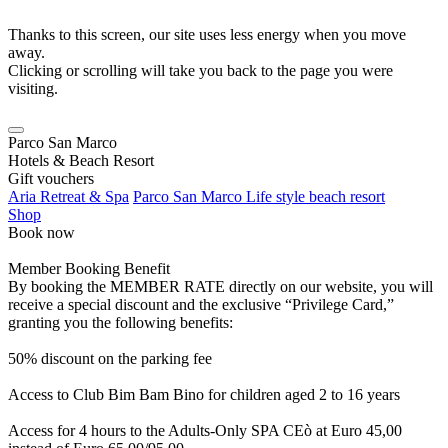
Thanks to this screen, our site uses less energy when you move
away.
Clicking or scrolling will take you back to the page you were
visiting.
Parco San Marco
Hotels & Beach Resort
Gift vouchers
Aria Retreat & Spa
Parco San Marco Life style beach resort
Shop
Book now
Member Booking Benefit
By booking the MEMBER RATE directly on our website, you will
receive a special discount and the exclusive “Privilege Card,”
granting you the following benefits:
50% discount on the parking fee
Access to Club Bim Bam Bino for children aged 2 to 16 years
Access for 4 hours to the Adults-Only SPA CEò at Euro 45,00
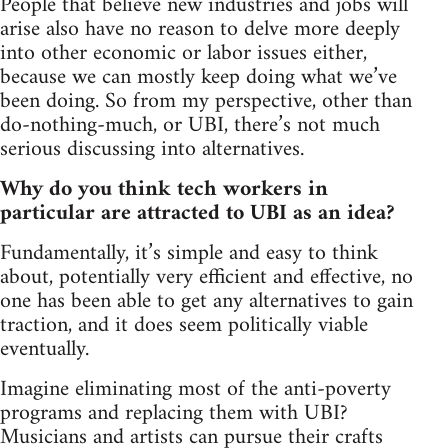
People that believe new industries and jobs will
arise also have no reason to delve more deeply
into other economic or labor issues either,
because we can mostly keep doing what we’ve
been doing. So from my perspective, other than
do-nothing-much, or UBI, there’s not much
serious discussing into alternatives.
Why do you think tech workers in
particular are attracted to UBI as an idea?
Fundamentally, it’s simple and easy to think
about, potentially very efficient and effective, no
one has been able to get any alternatives to gain
traction, and it does seem politically viable
eventually.
Imagine eliminating most of the anti-poverty
programs and replacing them with UBI?
Musicians and artists can pursue their crafts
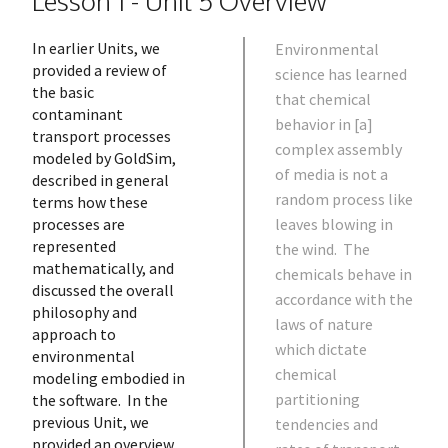
Lesson 1 - Unit 5 Overview
In earlier Units, we
Environmental
provided a review of
science has learned
the basic
that chemical
contaminant
behavior in [a]
transport processes
complex assembly
modeled by GoldSim,
of media is not a
described in general
random process like
terms how these
processes are
leaves blowing in
represented
the wind. The
mathematically, and
chemicals behave in
discussed the overall
accordance with the
philosophy and
laws of nature
approach to
which dictate
environmental
chemical
modeling embodied in
partitioning
the software. In the
previous Unit, we
tendencies and
provided an overview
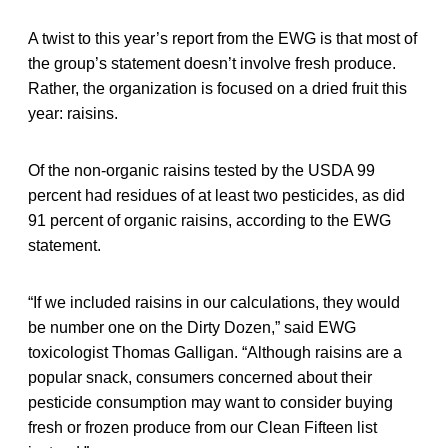
A twist to this year’s report from the EWG is that most of
the group’s statement doesn’t involve fresh produce.
Rather, the organization is focused on a dried fruit this
year: raisins.
Of the non-organic raisins tested by the USDA 99
percent had residues of at least two pesticides, as did
91 percent of organic raisins, according to the EWG
statement.
“If we included raisins in our calculations, they would
be number one on the Dirty Dozen,” said EWG
toxicologist Thomas Galligan. “Although raisins are a
popular snack, consumers concerned about their
pesticide consumption may want to consider buying
fresh or frozen produce from our Clean Fifteen list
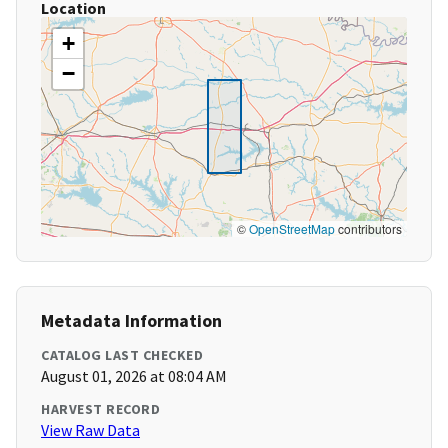
Location
+
−
©
OpenStreetMap
contributors
Metadata Information
CATALOG LAST CHECKED
August 01, 2026 at 08:04 AM
HARVEST RECORD
View Raw Data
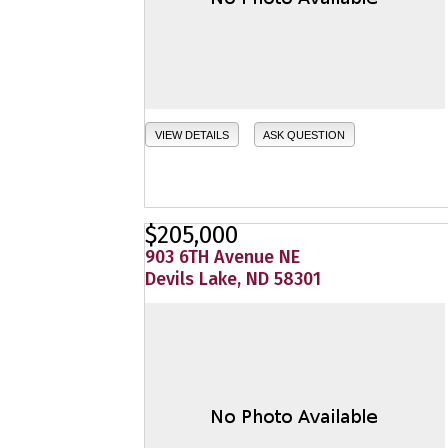
VIEW DETAILS
ASK QUESTION
$205,000
903 6TH Avenue NE
Devils Lake, ND 58301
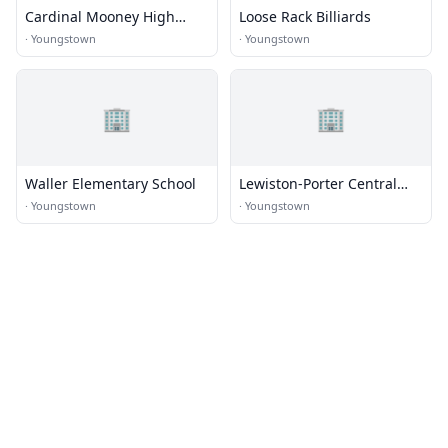
Cardinal Mooney High
Loose Rack Billiards
School
·
Youngstown
·
Youngstown
🏢
🏢
Waller Elementary School
Lewiston-Porter Central
Schools
·
Youngstown
·
Youngstown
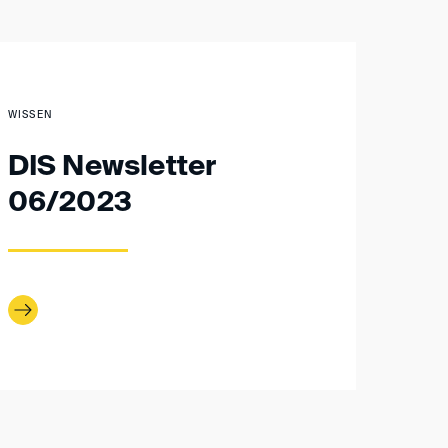
WISSEN
DIS Newsletter
06/2023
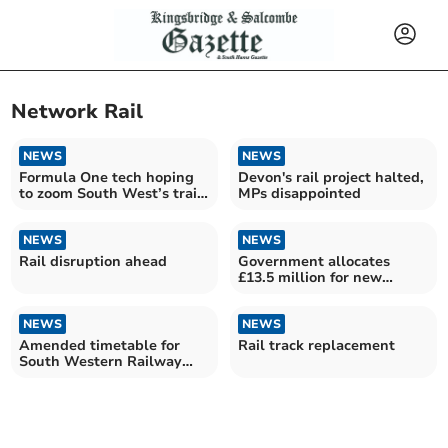
Network Rail
NEWS
NEWS
Formula One tech hoping
Devon's rail project halted,
to zoom South West’s train
MPs disappointed
WiFi
NEWS
NEWS
Rail disruption ahead
Government allocates
£13.5 million for new
Okehampton rail station
NEWS
NEWS
Amended timetable for
Rail track replacement
South Western Railway
due to Storm Ciarán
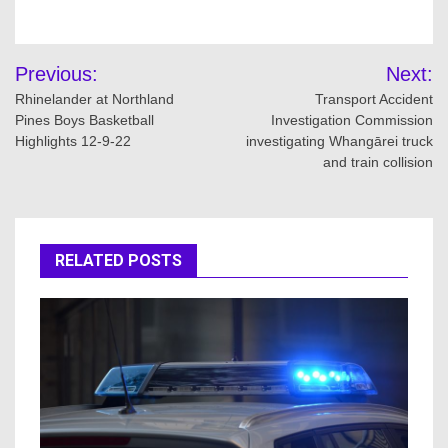
Post
Previous:
Next:
navigation
Rhinelander at Northland
Transport Accident
Pines Boys Basketball
Investigation Commission
Highlights 12-9-22
investigating Whangārei truck
and train collision
RELATED POSTS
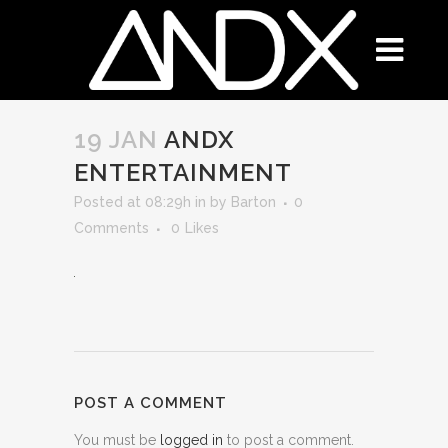
19 JAN
ANDX
ENTERTAINMENT
Posted at 08:29h
in
by
Barton
0
Comments
0
Likes
POST A COMMENT
You must be
logged in
to post a comment.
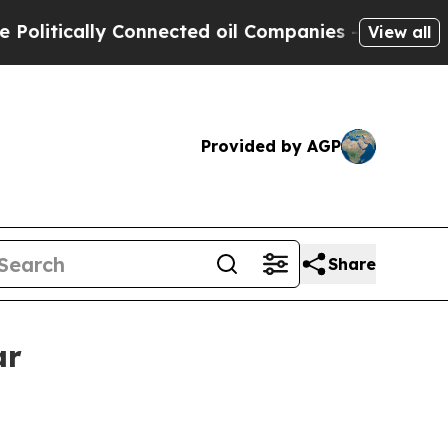
ically Connected oil Companies — not Taxpayers 
View all
Provided by AGP
Share
ar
• • • • •
What to work on – Check each line above for the word "tech" and copy every line that has it.

Answer to this exercise –
Why do you think tech workers in
Formula One tech hoping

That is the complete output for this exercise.